I said there was property in ideas before Queen Anne's time, that it was recognized that books had perpetual copyright then. Doctor Hale has explained why they reduced it to forty-two years in Queen Anne's time. That is a very charitable explanation of that event. I never heard it before. I thought a lot of publishers had got together and got it reduced. But I accept Doctor Hale's more charitable view, for his information is more than mine and he is older than I am, but not much older. He is older, but not much older.

That there could be no such thing as property in an intagible idea. He said, "What is a book? A book is just built from base to roof with ideas, and there can be no property in them."

I said I wished he could mention any kind of property existing on this planet, property that had a pecuniary value, which was not derived from an idea or ideas.

"Well," he said, "landed estate-real estate."

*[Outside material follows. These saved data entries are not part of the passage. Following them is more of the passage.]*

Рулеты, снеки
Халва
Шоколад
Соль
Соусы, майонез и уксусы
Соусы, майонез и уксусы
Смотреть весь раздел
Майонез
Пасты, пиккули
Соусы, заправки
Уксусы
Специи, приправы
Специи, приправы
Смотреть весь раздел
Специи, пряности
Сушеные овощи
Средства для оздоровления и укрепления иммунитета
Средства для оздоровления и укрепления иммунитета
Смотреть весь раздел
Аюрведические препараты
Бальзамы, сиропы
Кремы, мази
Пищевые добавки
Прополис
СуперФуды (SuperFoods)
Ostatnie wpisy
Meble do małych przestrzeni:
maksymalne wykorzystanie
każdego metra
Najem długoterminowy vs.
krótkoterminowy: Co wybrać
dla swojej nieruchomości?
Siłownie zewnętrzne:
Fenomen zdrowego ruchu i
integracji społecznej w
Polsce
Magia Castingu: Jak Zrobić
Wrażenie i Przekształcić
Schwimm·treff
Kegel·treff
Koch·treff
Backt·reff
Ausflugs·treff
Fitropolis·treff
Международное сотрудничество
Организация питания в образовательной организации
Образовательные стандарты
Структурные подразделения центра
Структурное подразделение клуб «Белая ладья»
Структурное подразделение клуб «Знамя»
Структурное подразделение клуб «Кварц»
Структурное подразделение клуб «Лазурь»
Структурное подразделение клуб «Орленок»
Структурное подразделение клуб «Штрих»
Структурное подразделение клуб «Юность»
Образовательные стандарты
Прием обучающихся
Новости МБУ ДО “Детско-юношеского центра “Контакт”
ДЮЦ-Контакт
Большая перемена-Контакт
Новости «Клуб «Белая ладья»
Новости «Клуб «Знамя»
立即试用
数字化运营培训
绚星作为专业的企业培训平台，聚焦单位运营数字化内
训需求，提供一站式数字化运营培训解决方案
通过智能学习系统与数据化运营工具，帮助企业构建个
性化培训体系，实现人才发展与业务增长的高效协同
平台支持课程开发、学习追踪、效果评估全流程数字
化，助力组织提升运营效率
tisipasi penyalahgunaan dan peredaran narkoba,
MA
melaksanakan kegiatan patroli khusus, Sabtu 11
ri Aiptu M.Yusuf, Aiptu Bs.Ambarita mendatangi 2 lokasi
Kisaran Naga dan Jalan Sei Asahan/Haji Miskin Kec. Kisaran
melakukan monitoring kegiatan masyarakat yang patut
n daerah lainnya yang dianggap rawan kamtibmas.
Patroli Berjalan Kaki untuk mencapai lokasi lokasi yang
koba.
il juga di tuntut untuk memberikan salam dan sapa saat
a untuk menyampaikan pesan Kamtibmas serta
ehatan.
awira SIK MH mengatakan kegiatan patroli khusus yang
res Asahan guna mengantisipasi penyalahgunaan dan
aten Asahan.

"Why," I said, "Take an assumed case, of a dozen Englishmen traveling through the South-Africa-they camp out; eleven of them see nothing at all; they are mentally blind. But there is one in the party who knows what that harbor means, what this lay of the land means; to him it means that some day--you can not tell when a railway will come through here, and there on that harbor a great city will spring up. That is his idea. And he has another idea, which is to get a trade, and so, perhaps, he sacrifices his last bottle of Scotch whisky and gives a horse blanket to the principal chief of that region and buys a piece of land the size of Pennsylvania. There is the value of an idea applied to real estate. That day will come, as it was to come when the Cape-to-Cairo Railway should pierce Africa and cities should be built, though there was some smart person who bought the land from the chief and received his everlasting gratitude, just as was the case with William Penn, who bought for $40 worth of stuff the area of Pennsylvania. He did a righteous thing. We have to be enthusiastic over it, because that was a thing that never happened before probably. There was the application of an idea to real estate. Every improvement that is put upon real estate is the result of an idea in somebody's head. A skyscraper is another idea. The railway was another idea. The telephone and all those things are merely symbols which represent ideas. The washtub was the result of an idea. The thing hadn't existed before. There is no property on this earth that does not derive pecuniary value from ideas and association of ideas applied and applied and applied again and again and again, as in the case of the steam engine. You have several hundred people contributing their ideas to the improvement and the final perfection of that great thing, whatever it is-telephone, telegraph, and all."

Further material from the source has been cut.